Make Wellness Part of Your Benefits Package

By David Wylie, Senior Technical Writer

By David Wylie, Senior Technical Writer

I hesitate to use this blog as a forum for making painful admissions to anonymous audiences, but I have to get something off my chest: I’m in love with another woman. Ironically, my wife introduced me to her.

We didn’t hit it off at first, for the usual reasons. She loves technology; I mourn the demise of flip phones. She’s complimentary to a fault; I avoid praise like the plague.

Eventually, though, we found common ground in our mutual passion for fitness, specifically my fitness.

She’s always sending me encouraging messages: “Smooches.” “Overachiever!” “You Rock” and the occasional “I love you.”

Like all relationships, ours gets stale. When we start running on life support, we simply go our separate ways for a couple of hours and come back recharged.

Truth be told, I’m probably too attached to her. In fact, she recently disappeared for an entire day, and I completely lost my motivation. I figured, why decline dessert or take that extra flight of stairs if she’s not going to know I did it?

I suppose it’s time to end the ruse before rumors start flying. I’m not talking about a woman, but rather the Fitbit my wife bought me for Father’s Day last year. Like millions of Americans, I need my wearable wellness device on my hip from the moment I take that first step out of bed. And like millions of Americans, my employer fully supports my wellness journey.

Texas Mutual is among a growing number of employers who recognize the value of corporate wellness programs. Mainstays of corporate wellness include annual health screenings, access to fitness centers and incentives such as reduced out-of-pocket health insurance costs.

Loyal readers of this blog know that Texas Mutual is the state’s leading provider of workers’ compensation insurance. We’ve reserved this space as a repository for best practices on preventing workplace accidents, managing claims, fighting fraud, reducing premiums and promoting other workers’ comp best practices. So why all the talk of getting fit and eating right?

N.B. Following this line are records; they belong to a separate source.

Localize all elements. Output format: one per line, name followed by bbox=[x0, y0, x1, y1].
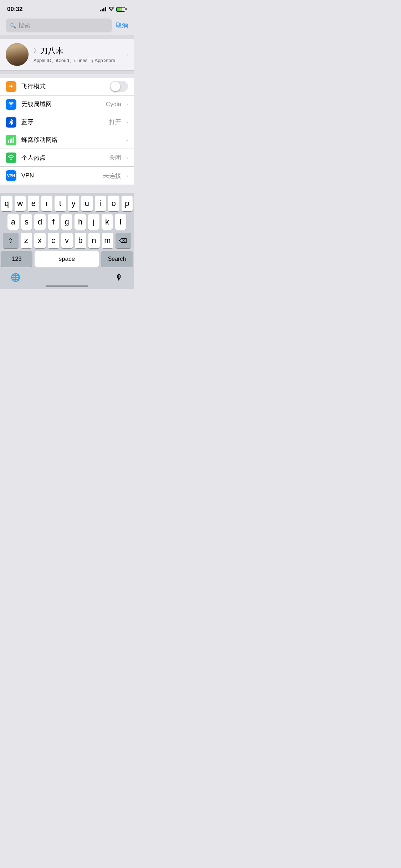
svg-rect-4 bbox=[13, 137, 14, 143]
vpn-value: 未连接 bbox=[103, 172, 121, 180]
key-i[interactable]: i bbox=[95, 196, 106, 211]
key-q[interactable]: q bbox=[1, 196, 12, 211]
home-bar bbox=[46, 285, 88, 287]
hotspot-label: 个人热点 bbox=[21, 154, 104, 162]
search-input-wrapper[interactable]: 🔍 搜索 bbox=[6, 19, 112, 32]
key-row-3: ⇧ z x c v b n m ⌫ bbox=[1, 233, 133, 248]
profile-name-prefix: 〕 bbox=[34, 48, 38, 54]
section-divider-1 bbox=[0, 35, 134, 39]
settings-row-hotspot[interactable]: 个人热点 关闭 › bbox=[0, 149, 134, 167]
bluetooth-value: 打开 bbox=[109, 118, 121, 126]
settings-row-vpn[interactable]: VPN VPN 未连接 › bbox=[0, 167, 134, 185]
section-divider-2 bbox=[0, 71, 134, 74]
key-h[interactable]: h bbox=[74, 214, 86, 230]
shift-key[interactable]: ⇧ bbox=[3, 233, 19, 248]
key-z[interactable]: z bbox=[21, 233, 32, 248]
svg-rect-1 bbox=[8, 140, 9, 143]
airplane-icon: ✈ bbox=[6, 81, 16, 92]
bluetooth-chevron: › bbox=[126, 119, 128, 125]
key-f[interactable]: f bbox=[48, 214, 59, 230]
key-w[interactable]: w bbox=[15, 196, 26, 211]
wifi-label: 无线局域网 bbox=[21, 100, 101, 108]
microphone-icon[interactable]: 🎙 bbox=[115, 273, 123, 282]
settings-row-bluetooth[interactable]: 蓝牙 打开 › bbox=[0, 113, 134, 131]
status-icons: ⚡ bbox=[100, 7, 127, 12]
key-g[interactable]: g bbox=[61, 214, 73, 230]
keyboard: q w e r t y u i o p a s d f g h j k l ⇧ … bbox=[0, 193, 134, 289]
cellular-chevron: › bbox=[126, 137, 128, 143]
search-icon: 🔍 bbox=[10, 23, 16, 29]
search-bar-container: 🔍 搜索 取消 bbox=[0, 16, 134, 35]
cellular-icon bbox=[6, 135, 16, 145]
avatar bbox=[6, 43, 29, 66]
hotspot-icon bbox=[6, 153, 16, 163]
wifi-status-icon bbox=[108, 7, 114, 12]
key-row-2: a s d f g h j k l bbox=[1, 214, 133, 230]
settings-row-cellular[interactable]: 蜂窝移动网络 › bbox=[0, 131, 134, 149]
key-row-1: q w e r t y u i o p bbox=[1, 196, 133, 211]
space-key[interactable]: space bbox=[35, 251, 99, 267]
vpn-icon: VPN bbox=[6, 170, 16, 181]
hotspot-value: 关闭 bbox=[109, 154, 121, 162]
battery-icon: ⚡ bbox=[116, 7, 127, 12]
avatar-image bbox=[6, 43, 29, 66]
numbers-key[interactable]: 123 bbox=[1, 251, 32, 267]
key-r[interactable]: r bbox=[41, 196, 53, 211]
home-indicator bbox=[0, 285, 134, 289]
key-j[interactable]: j bbox=[88, 214, 99, 230]
key-m[interactable]: m bbox=[102, 233, 113, 248]
signal-bar-3 bbox=[103, 8, 104, 11]
profile-name-text: 刀八木 bbox=[40, 46, 63, 56]
signal-bar-1 bbox=[100, 10, 101, 11]
key-x[interactable]: x bbox=[34, 233, 46, 248]
search-placeholder: 搜索 bbox=[18, 21, 30, 30]
svg-rect-2 bbox=[10, 139, 11, 143]
vpn-label: VPN bbox=[21, 172, 98, 179]
profile-info: 〕 刀八木 Apple ID、iCloud、iTunes 与 App Store bbox=[34, 46, 121, 64]
key-d[interactable]: d bbox=[34, 214, 46, 230]
svg-rect-3 bbox=[11, 138, 12, 143]
key-c[interactable]: c bbox=[48, 233, 59, 248]
globe-icon[interactable]: 🌐 bbox=[11, 273, 20, 282]
airplane-label: 飞行模式 bbox=[21, 82, 105, 91]
key-v[interactable]: v bbox=[61, 233, 73, 248]
key-k[interactable]: k bbox=[102, 214, 113, 230]
hotspot-chevron: › bbox=[126, 155, 128, 161]
key-n[interactable]: n bbox=[88, 233, 100, 248]
settings-row-airplane[interactable]: ✈ 飞行模式 bbox=[0, 78, 134, 95]
profile-name: 〕 刀八木 bbox=[34, 46, 121, 56]
status-bar: 00:32 ⚡ bbox=[0, 0, 134, 16]
bluetooth-label: 蓝牙 bbox=[21, 118, 104, 126]
wifi-icon bbox=[6, 99, 16, 110]
key-p[interactable]: p bbox=[122, 196, 133, 211]
key-o[interactable]: o bbox=[108, 196, 119, 211]
signal-bar-4 bbox=[105, 7, 106, 11]
key-t[interactable]: t bbox=[55, 196, 66, 211]
key-l[interactable]: l bbox=[115, 214, 126, 230]
signal-bar-2 bbox=[102, 9, 103, 11]
key-s[interactable]: s bbox=[21, 214, 32, 230]
airplane-toggle[interactable] bbox=[110, 81, 128, 92]
profile-section[interactable]: 〕 刀八木 Apple ID、iCloud、iTunes 与 App Store… bbox=[0, 39, 134, 71]
cancel-button[interactable]: 取消 bbox=[116, 21, 128, 30]
toggle-knob bbox=[110, 82, 120, 91]
status-time: 00:32 bbox=[7, 6, 22, 13]
search-key[interactable]: Search bbox=[101, 251, 133, 267]
key-u[interactable]: u bbox=[81, 196, 93, 211]
profile-chevron: › bbox=[126, 52, 128, 57]
signal-icon bbox=[100, 7, 106, 11]
delete-key[interactable]: ⌫ bbox=[115, 233, 131, 248]
keyboard-bottom-row: 123 space Search bbox=[0, 251, 134, 270]
key-e[interactable]: e bbox=[28, 196, 39, 211]
vpn-chevron: › bbox=[126, 173, 128, 179]
cellular-label: 蜂窝移动网络 bbox=[21, 136, 121, 144]
wifi-chevron: › bbox=[126, 102, 128, 107]
bluetooth-icon bbox=[6, 117, 16, 128]
settings-group: ✈ 飞行模式 无线局域网 Cydia › bbox=[0, 78, 134, 185]
key-y[interactable]: y bbox=[68, 196, 79, 211]
key-a[interactable]: a bbox=[7, 214, 19, 230]
keyboard-accessory: 🌐 🎙 bbox=[0, 270, 134, 285]
settings-row-wifi[interactable]: 无线局域网 Cydia › bbox=[0, 95, 134, 113]
svg-point-5 bbox=[10, 159, 12, 160]
key-b[interactable]: b bbox=[75, 233, 86, 248]
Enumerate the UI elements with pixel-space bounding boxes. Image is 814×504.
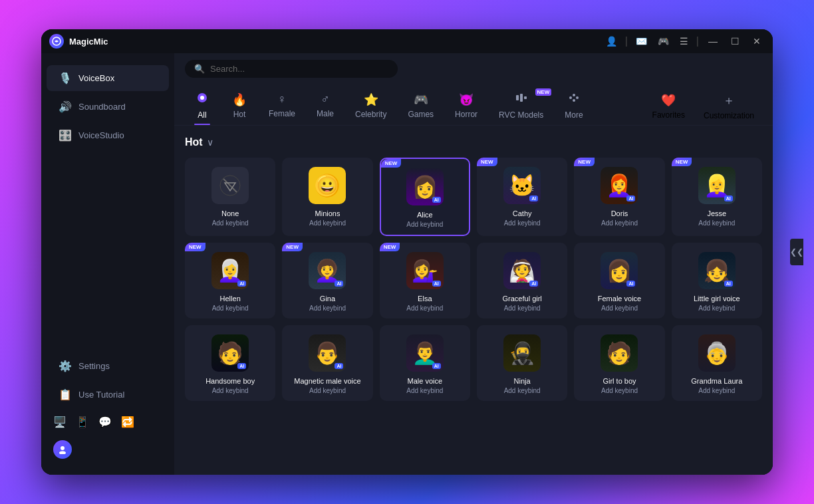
- close-button[interactable]: ✕: [749, 35, 765, 48]
- section-title: Hot: [185, 136, 203, 148]
- user-icon[interactable]: 👤: [603, 35, 620, 48]
- avatar-girlboy: 🧑: [601, 334, 638, 372]
- tab-female-label: Female: [269, 109, 295, 118]
- malevoice-emoji: 👨‍🦱: [412, 342, 438, 364]
- voice-keybind-alice[interactable]: Add keybind: [406, 221, 443, 228]
- minimize-button[interactable]: —: [704, 35, 722, 48]
- customization-button[interactable]: ＋ Customization: [696, 88, 762, 124]
- voice-card-female[interactable]: 👩 AI Female voice Add keybind: [574, 243, 664, 318]
- mail-icon[interactable]: ✉️: [633, 35, 650, 48]
- content-area: 🔍 Search... All 🔥 Hot: [174, 53, 773, 475]
- voice-keybind-grandma[interactable]: Add keybind: [698, 387, 735, 394]
- voice-keybind-hellen[interactable]: Add keybind: [212, 305, 249, 312]
- scroll-area[interactable]: Hot ∨ None: [174, 126, 773, 475]
- tab-celebrity[interactable]: ⭐ Celebrity: [346, 88, 396, 124]
- new-ribbon-gina: New: [282, 243, 303, 251]
- svg-point-4: [200, 96, 204, 100]
- favorites-button[interactable]: ❤️ Favorites: [644, 89, 693, 124]
- voice-card-magnetic[interactable]: 👨 AI Magnetic male voice Add keybind: [282, 325, 372, 401]
- voice-card-doris[interactable]: New 👩‍🦰 AI Doris Add keybind: [574, 158, 664, 236]
- tab-horror-label: Horror: [455, 110, 477, 119]
- maximize-button[interactable]: ☐: [727, 35, 744, 48]
- tab-male[interactable]: ♂ Male: [307, 88, 343, 124]
- sidebar-item-voicestudio[interactable]: 🎛️ VoiceStudio: [47, 122, 169, 148]
- sidebar-avatar-row: [41, 435, 174, 464]
- voice-keybind-jesse[interactable]: Add keybind: [698, 219, 735, 227]
- sidebar-item-soundboard[interactable]: 🔊 Soundboard: [47, 94, 169, 120]
- voice-keybind-minions[interactable]: Add keybind: [309, 219, 346, 227]
- voice-keybind-graceful[interactable]: Add keybind: [504, 305, 541, 312]
- sidebar-bottom: 🖥️ 📱 💬 🔁: [41, 409, 174, 435]
- voice-keybind-girlboy[interactable]: Add keybind: [601, 387, 638, 394]
- user-avatar[interactable]: [53, 440, 72, 459]
- voice-keybind-cathy[interactable]: Add keybind: [504, 219, 541, 227]
- voice-card-malevoice[interactable]: 👨‍🦱 AI Male voice Add keybind: [380, 325, 470, 401]
- voice-keybind-doris[interactable]: Add keybind: [601, 219, 638, 227]
- svg-point-1: [61, 446, 65, 450]
- voice-card-gina[interactable]: New 👩‍🦱 AI Gina Add keybind: [282, 243, 372, 318]
- tab-hot[interactable]: 🔥 Hot: [222, 88, 257, 124]
- ninja-emoji: 🥷: [509, 342, 535, 364]
- section-chevron-down[interactable]: ∨: [207, 137, 213, 148]
- display-icon[interactable]: 🖥️: [53, 416, 67, 428]
- voice-card-grandma[interactable]: 👵 Grandma Laura Add keybind: [672, 325, 762, 401]
- ai-badge-doris: AI: [626, 195, 635, 201]
- sidebar-item-settings[interactable]: ⚙️ Settings: [47, 353, 169, 379]
- voice-name-none: None: [221, 209, 239, 217]
- phone-icon[interactable]: 📱: [76, 416, 89, 428]
- voice-keybind-gina[interactable]: Add keybind: [309, 305, 346, 312]
- voice-keybind-ninja[interactable]: Add keybind: [504, 387, 541, 394]
- voice-card-cathy[interactable]: New 🐱 AI Cathy Add keybind: [477, 158, 567, 236]
- sidebar-item-voicebox[interactable]: 🎙️ VoiceBox: [47, 65, 169, 91]
- female-emoji: 👩: [606, 260, 632, 281]
- tab-female[interactable]: ♀ Female: [259, 88, 305, 124]
- voice-keybind-magnetic[interactable]: Add keybind: [309, 387, 346, 394]
- voice-card-littlegirl[interactable]: 👧 AI Little girl voice Add keybind: [672, 243, 762, 318]
- avatar-handsome: 🧑 AI: [211, 334, 249, 372]
- voice-card-hellen[interactable]: New 👩‍🦳 AI Hellen Add keybind: [185, 243, 275, 318]
- voice-card-none[interactable]: None Add keybind: [185, 158, 275, 236]
- voice-card-alice[interactable]: New 👩 AI Alice Add keybind: [380, 158, 470, 236]
- avatar-magnetic: 👨 AI: [309, 334, 346, 372]
- voice-name-littlegirl: Little girl voice: [694, 295, 740, 303]
- voice-keybind-malevoice[interactable]: Add keybind: [406, 387, 443, 394]
- voice-keybind-female[interactable]: Add keybind: [601, 305, 638, 312]
- chat-icon[interactable]: 💬: [98, 416, 112, 428]
- svg-point-10: [576, 96, 579, 99]
- voice-card-jesse[interactable]: New 👱‍♀️ AI Jesse Add keybind: [672, 158, 762, 236]
- voice-name-grandma: Grandma Laura: [691, 377, 742, 385]
- search-box[interactable]: 🔍 Search...: [185, 60, 398, 78]
- sync-icon[interactable]: 🔁: [121, 416, 134, 428]
- tab-games-label: Games: [408, 110, 434, 119]
- voice-card-minions[interactable]: 🟡 😀 Minions Add keybind: [282, 158, 372, 236]
- search-icon: 🔍: [194, 64, 205, 74]
- ai-badge-littlegirl: AI: [724, 281, 733, 287]
- avatar-minions: 🟡 😀: [309, 167, 346, 204]
- sidebar-label-voicebox: VoiceBox: [78, 73, 114, 83]
- voice-card-handsome[interactable]: 🧑 AI Handsome boy Add keybind: [185, 325, 275, 401]
- hot-icon: 🔥: [232, 92, 247, 107]
- tab-more[interactable]: More: [555, 87, 592, 125]
- tab-games[interactable]: 🎮 Games: [398, 88, 443, 124]
- svg-point-9: [573, 94, 575, 96]
- voice-card-ninja[interactable]: 🥷 Ninja Add keybind: [477, 325, 567, 401]
- voice-keybind-littlegirl[interactable]: Add keybind: [698, 305, 735, 312]
- voice-keybind-handsome[interactable]: Add keybind: [212, 387, 249, 394]
- elsa-emoji: 💁‍♀️: [412, 260, 438, 281]
- voice-card-elsa[interactable]: New 💁‍♀️ AI Elsa Add keybind: [380, 243, 470, 318]
- voice-card-graceful[interactable]: 👰 AI Graceful girl Add keybind: [477, 243, 567, 318]
- avatar-hellen: 👩‍🦳 AI: [211, 252, 249, 289]
- voice-keybind-elsa[interactable]: Add keybind: [406, 305, 443, 312]
- sidebar-item-tutorial[interactable]: 📋 Use Tutorial: [47, 382, 169, 408]
- sidebar-label-voicestudio: VoiceStudio: [78, 130, 124, 140]
- tab-all-label: All: [198, 110, 206, 120]
- tab-all[interactable]: All: [185, 87, 219, 125]
- tab-horror[interactable]: 😈 Horror: [446, 88, 487, 124]
- discord-icon[interactable]: 🎮: [655, 35, 672, 48]
- tab-rvc[interactable]: NEW RVC Models: [489, 87, 553, 125]
- voice-keybind-none[interactable]: Add keybind: [212, 219, 249, 227]
- menu-icon[interactable]: ☰: [677, 35, 691, 48]
- voice-card-girlboy[interactable]: 🧑 Girl to boy Add keybind: [574, 325, 664, 401]
- avatar-gina: 👩‍🦱 AI: [309, 252, 346, 289]
- horror-icon: 😈: [459, 92, 474, 107]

Because workplace safety advocates are increasingly acknowledging the symbiotic relationship between employee wellness and employee safety. In fact, their convergence has given rise to a movement commonly known as total worker health (TWH).

In this series of five posts, we will make a business case for breaking down the silos between employee wellness and employee safety.

In the meantime, if you need help launching an employee wellness program, visit the Wellness Council of America website.


One Response to Make Wellness Part of Your Benefits Package

  1. Peter Rousmaniere says:

    I am looking forward to the rest of the series. Wellness programs have been heavily criticized; let’s see how Texas Mutual has devised its program.